We could now change our greeting function from the first section to use fmap.

greetUser :: Integer -> Maybe String
greetUser record =
    fmap ("Hello, " ++) (lookup record database)

And if we do that, then we won’t have to worry about changing the type to Either somewhere down the road; the compiler will change which implementation of fmap it uses but you can rely on it behaving the way you expect. That’s one of the reasons that we keep saying that typeclass instances are supposed to be law-abiding, to avoid nasty surprises if the types change.

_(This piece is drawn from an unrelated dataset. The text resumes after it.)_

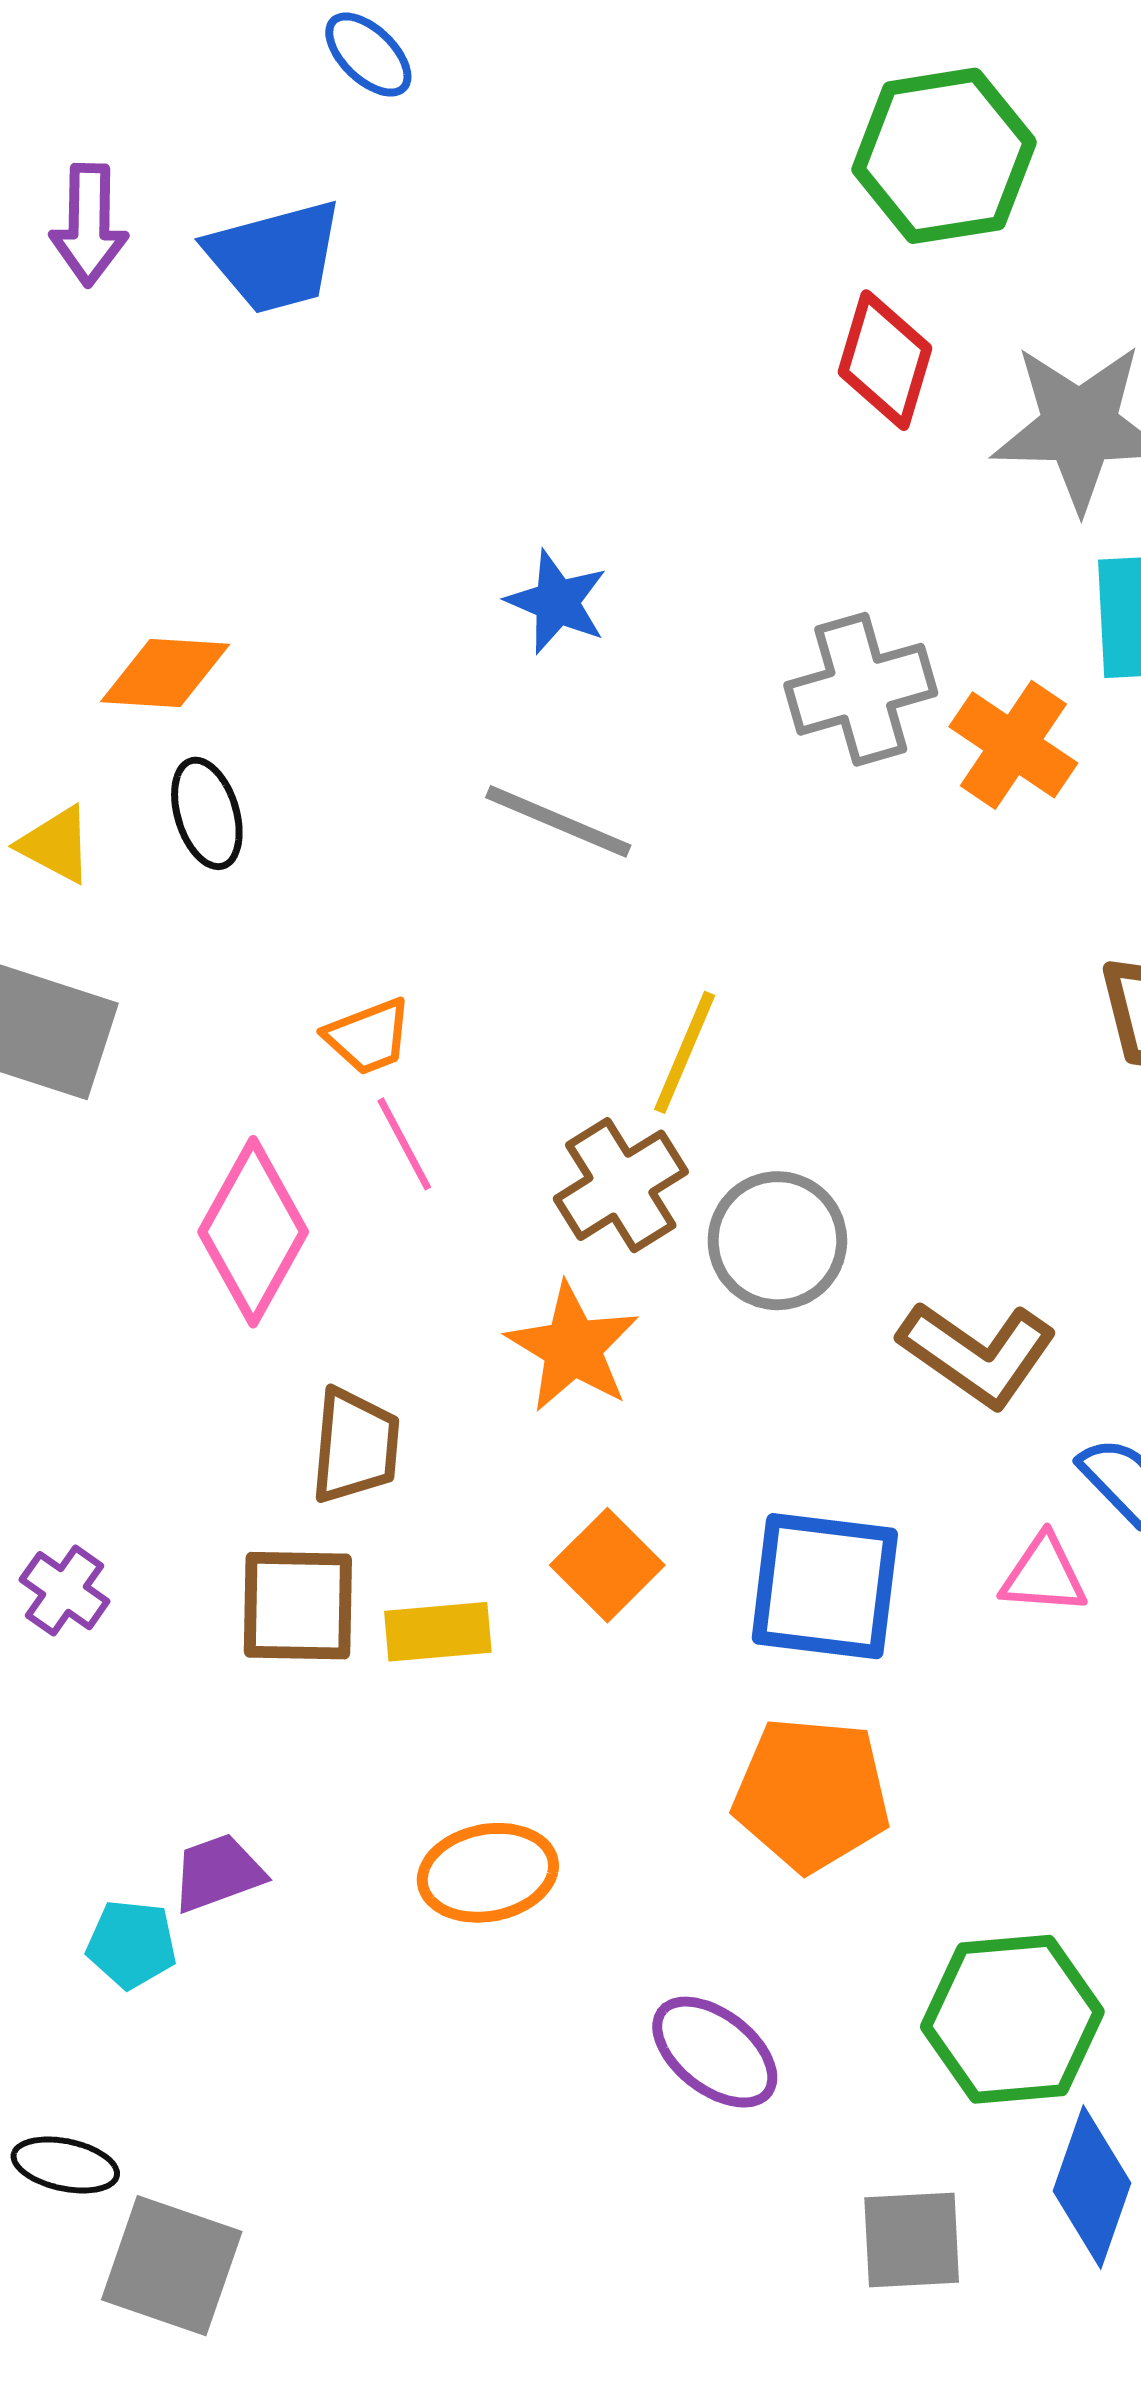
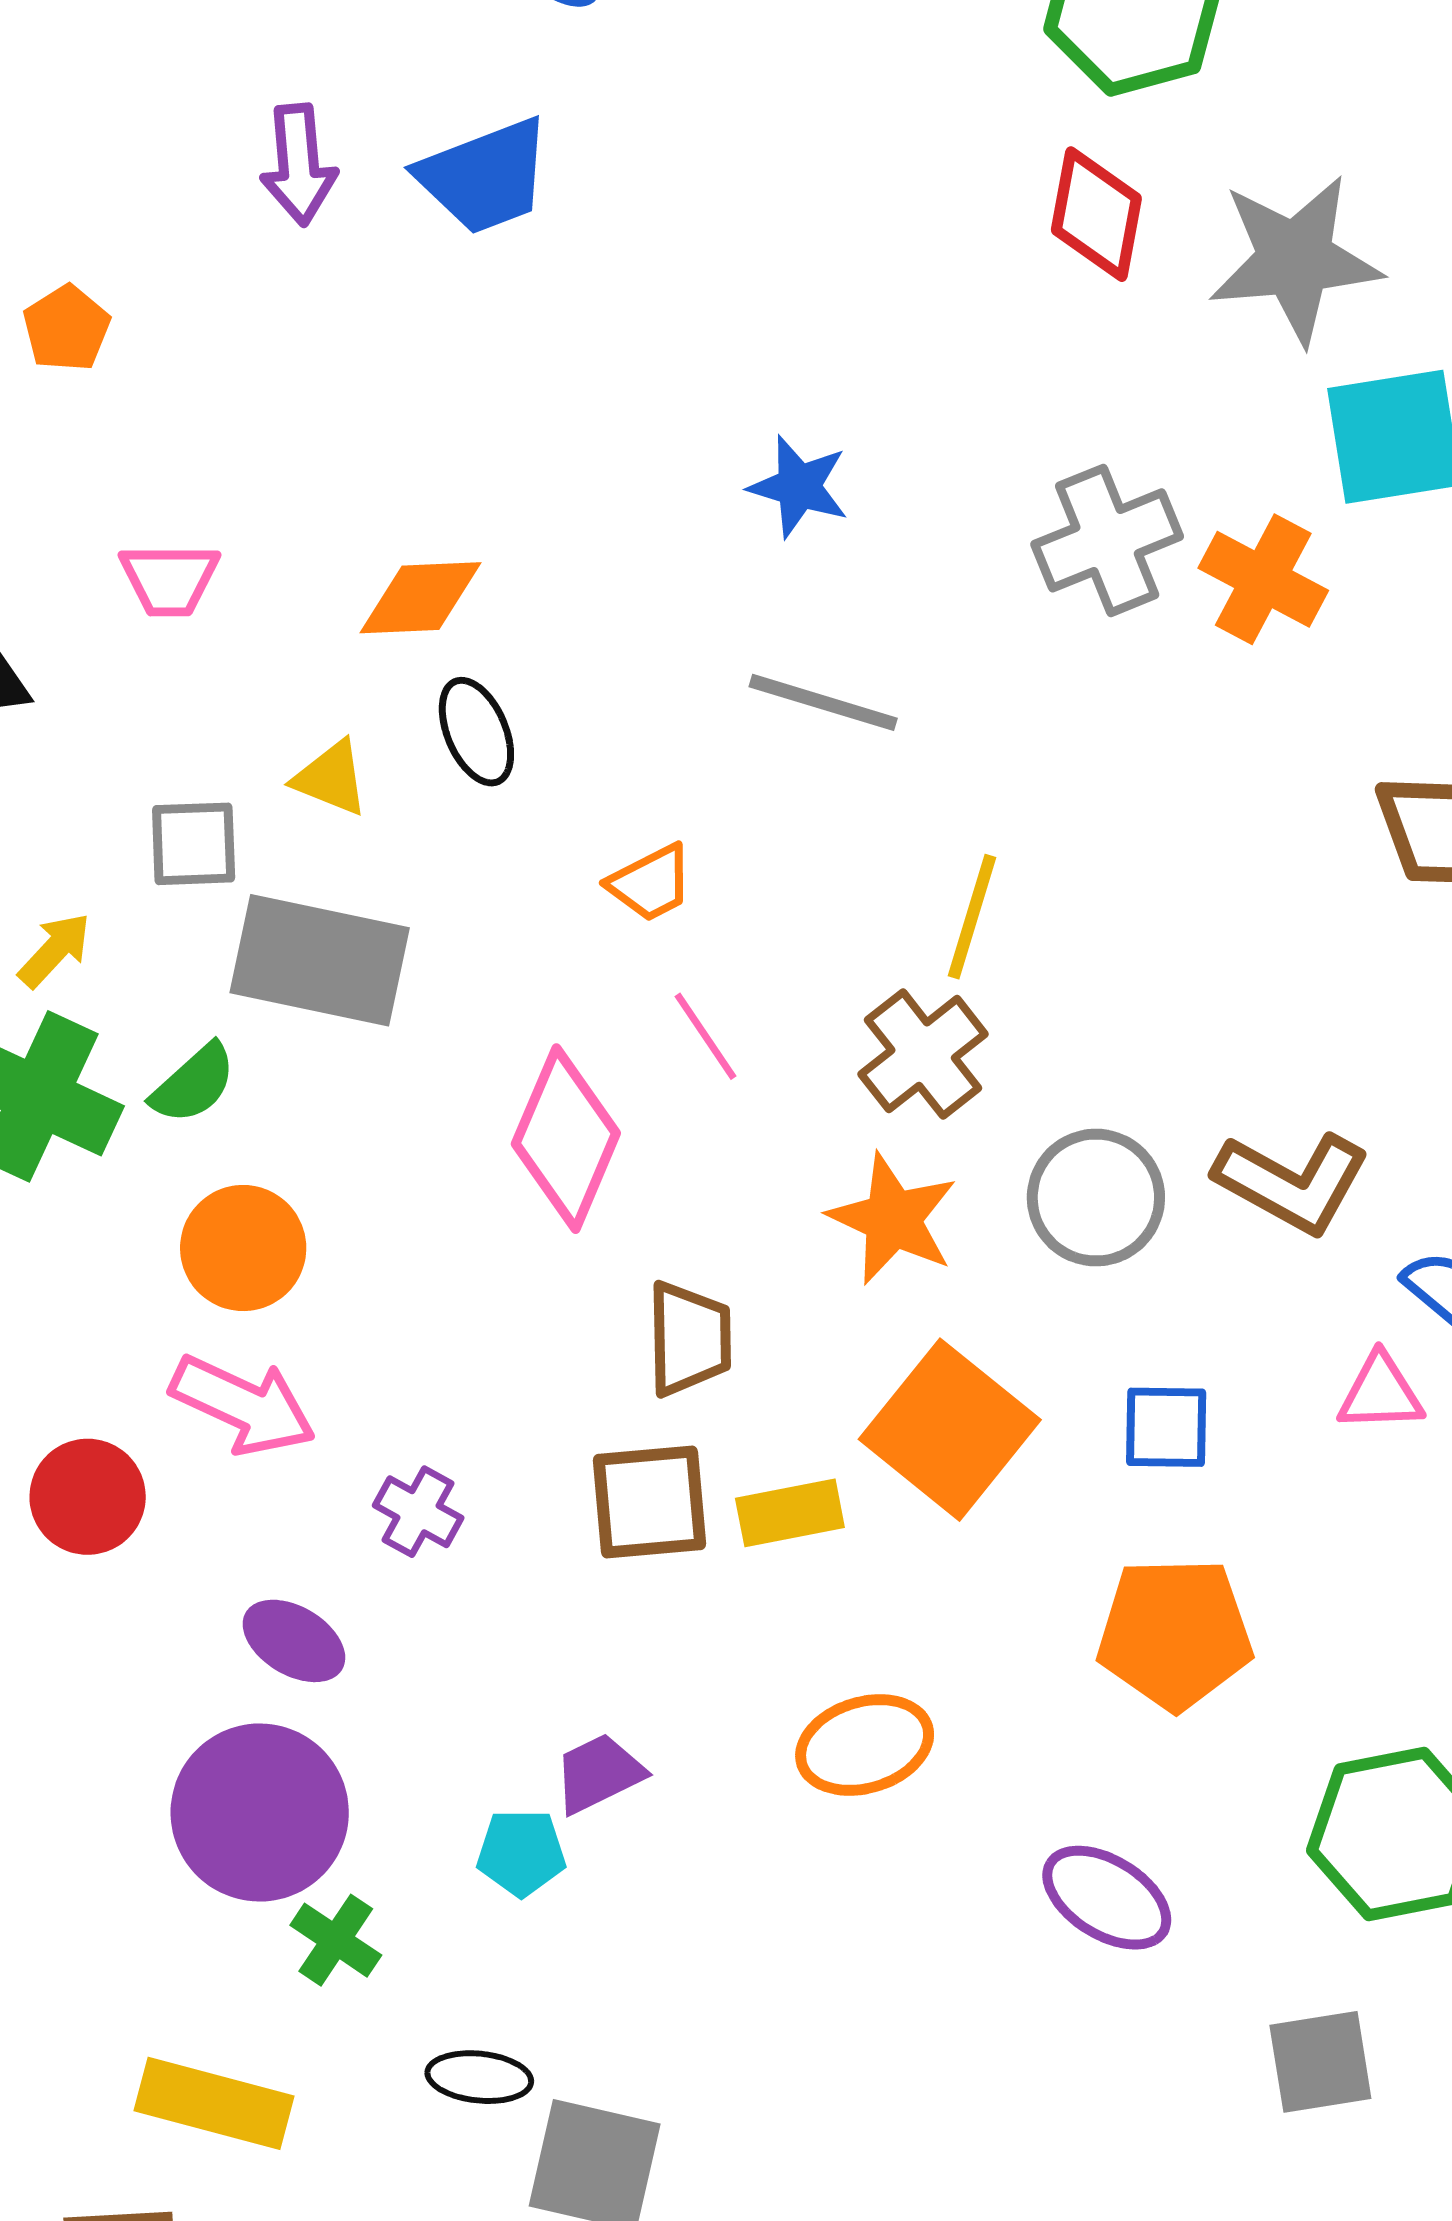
orange trapezoid: (368, 1037) -> (651, 883), moved
gray circle: (777, 1241) -> (1096, 1198), moved
orange square: (607, 1565) -> (950, 1430), size x1.6
blue square: (825, 1586) -> (1166, 1427), size x0.6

Let’s reload this into our REPL and check that everything is still working.

λ> greetUser 1
Just "Hello, Julie"

Other functors

We use the word “functor” to refer to type constructors that meet certain criteria. Most often, what we mean is a type constructor that has a sensible instance of the Functor class. But fmap isn’t the only mapping between types that exists. Other functorial typeclasses include Applicative, Monad, Bifunctor, Contravariant, and Profunctor. A type must be a Functor before it can be Applicative or Monad, although that isn’t true of all of these classes.

Why then should the Functor class get to have that name, when there are other functors and not all of them even require the type to be an instance of Functor? As you will see as you work through understanding each typeclass in its turn, the basic idea of fmap in some form or another is the foundation of all the other mappings, so having understood this one in detail provides a key to understanding all the others.

List map

You may remember the list function, map, that we spent some time on earlier in this course.

Let’s compare the types of map and fmap and see if they look similar.

λ> :type map
map :: (a -> b) -> [a] -> [b]

λ> :type fmap
fmap :: Functor f => (a -> b) -> f a -> f b

The list type is a functor, and map is a version of fmap specialized to lists. This map function lifts an a -> b function to being a “list of a to list of b” function.

We note that the list type has only one type parameter, so it meets our criterion for being “like Maybe”.

data [] a = [] | a : [a]

We saw earlier that it has the correct kindedness. It is recursively defined, so there can be infinitely many values of type a in the list, but what matters for fmap purposes is the number of type arguments, not the number of values at the term-level. List is also an applicative functor and a monad, although the next (and final!) lesson on monads won’t discuss lists as such.